Every line in the records below that holds the word "Changes" is to be copied.

☆ ☆ ☆ ☆

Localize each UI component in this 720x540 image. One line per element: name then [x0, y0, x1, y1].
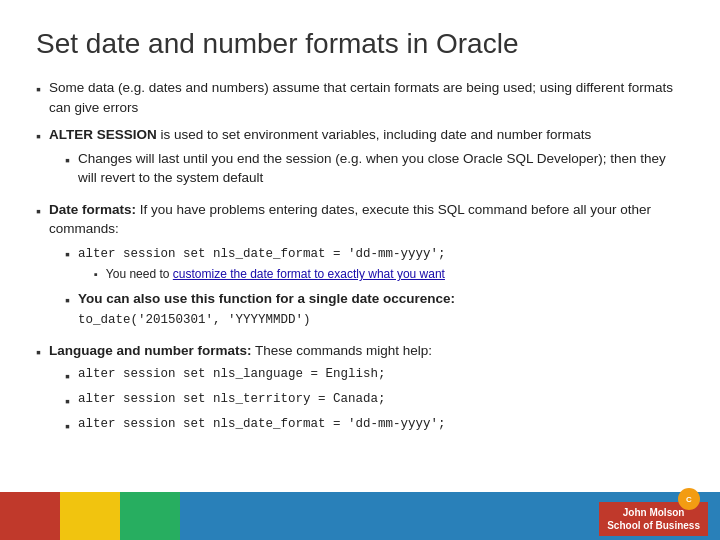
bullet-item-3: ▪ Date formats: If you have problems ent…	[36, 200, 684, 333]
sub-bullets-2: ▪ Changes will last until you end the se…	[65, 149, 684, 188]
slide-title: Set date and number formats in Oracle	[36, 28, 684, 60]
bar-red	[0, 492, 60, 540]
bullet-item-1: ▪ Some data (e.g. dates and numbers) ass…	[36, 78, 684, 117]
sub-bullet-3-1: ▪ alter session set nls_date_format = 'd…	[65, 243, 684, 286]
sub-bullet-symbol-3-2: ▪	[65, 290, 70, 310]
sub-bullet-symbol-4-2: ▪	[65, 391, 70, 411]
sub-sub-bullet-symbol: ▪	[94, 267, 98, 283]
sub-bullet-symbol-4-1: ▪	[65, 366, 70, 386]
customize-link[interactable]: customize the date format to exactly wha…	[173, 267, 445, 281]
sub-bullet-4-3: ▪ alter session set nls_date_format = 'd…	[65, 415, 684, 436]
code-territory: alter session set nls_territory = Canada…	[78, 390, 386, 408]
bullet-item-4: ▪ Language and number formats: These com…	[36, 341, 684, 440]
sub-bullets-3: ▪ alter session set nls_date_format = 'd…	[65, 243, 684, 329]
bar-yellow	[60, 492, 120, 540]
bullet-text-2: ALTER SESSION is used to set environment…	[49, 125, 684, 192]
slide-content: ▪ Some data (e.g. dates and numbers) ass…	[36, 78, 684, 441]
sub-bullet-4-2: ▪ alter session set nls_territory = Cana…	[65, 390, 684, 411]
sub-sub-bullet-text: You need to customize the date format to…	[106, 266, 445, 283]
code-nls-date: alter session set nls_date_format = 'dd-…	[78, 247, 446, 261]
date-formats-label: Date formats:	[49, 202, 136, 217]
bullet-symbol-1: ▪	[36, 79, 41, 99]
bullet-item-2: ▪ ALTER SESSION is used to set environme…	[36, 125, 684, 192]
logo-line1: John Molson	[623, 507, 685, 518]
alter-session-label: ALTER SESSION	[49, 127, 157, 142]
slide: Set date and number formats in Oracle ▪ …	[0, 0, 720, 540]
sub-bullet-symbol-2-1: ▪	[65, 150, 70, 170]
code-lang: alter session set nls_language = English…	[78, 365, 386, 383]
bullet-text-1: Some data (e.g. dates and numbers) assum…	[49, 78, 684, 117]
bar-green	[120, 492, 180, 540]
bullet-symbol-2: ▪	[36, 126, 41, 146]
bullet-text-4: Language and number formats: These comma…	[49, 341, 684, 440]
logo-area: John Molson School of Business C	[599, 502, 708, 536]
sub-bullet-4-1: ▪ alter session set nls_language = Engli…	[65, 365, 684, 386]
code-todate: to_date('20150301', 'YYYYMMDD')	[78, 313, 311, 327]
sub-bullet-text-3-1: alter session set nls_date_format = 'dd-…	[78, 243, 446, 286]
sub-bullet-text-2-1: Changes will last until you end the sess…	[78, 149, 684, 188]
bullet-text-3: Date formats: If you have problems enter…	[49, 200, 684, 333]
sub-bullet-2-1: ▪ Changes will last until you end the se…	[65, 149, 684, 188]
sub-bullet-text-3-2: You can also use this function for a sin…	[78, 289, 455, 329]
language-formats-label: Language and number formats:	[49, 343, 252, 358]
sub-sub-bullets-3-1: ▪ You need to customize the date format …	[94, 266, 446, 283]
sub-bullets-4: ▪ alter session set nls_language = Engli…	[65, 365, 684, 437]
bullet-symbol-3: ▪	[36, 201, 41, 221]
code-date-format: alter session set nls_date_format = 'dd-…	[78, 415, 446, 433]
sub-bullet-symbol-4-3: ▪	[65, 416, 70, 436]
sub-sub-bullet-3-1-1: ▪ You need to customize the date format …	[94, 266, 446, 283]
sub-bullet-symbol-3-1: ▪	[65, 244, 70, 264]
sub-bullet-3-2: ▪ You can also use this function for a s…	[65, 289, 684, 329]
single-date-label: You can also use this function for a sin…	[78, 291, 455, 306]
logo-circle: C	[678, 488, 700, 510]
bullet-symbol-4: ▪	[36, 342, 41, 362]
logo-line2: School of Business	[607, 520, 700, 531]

☆ ☆ ☆ ☆

### Response
sub-bullets-2: ▪ Changes will last until you end the se…	[65, 149, 684, 188]
sub-bullet-text-2-1: Changes will last until you end the sess…	[78, 149, 684, 188]
sub-bullet-2-1: ▪ Changes will last until you end the se…	[65, 149, 684, 188]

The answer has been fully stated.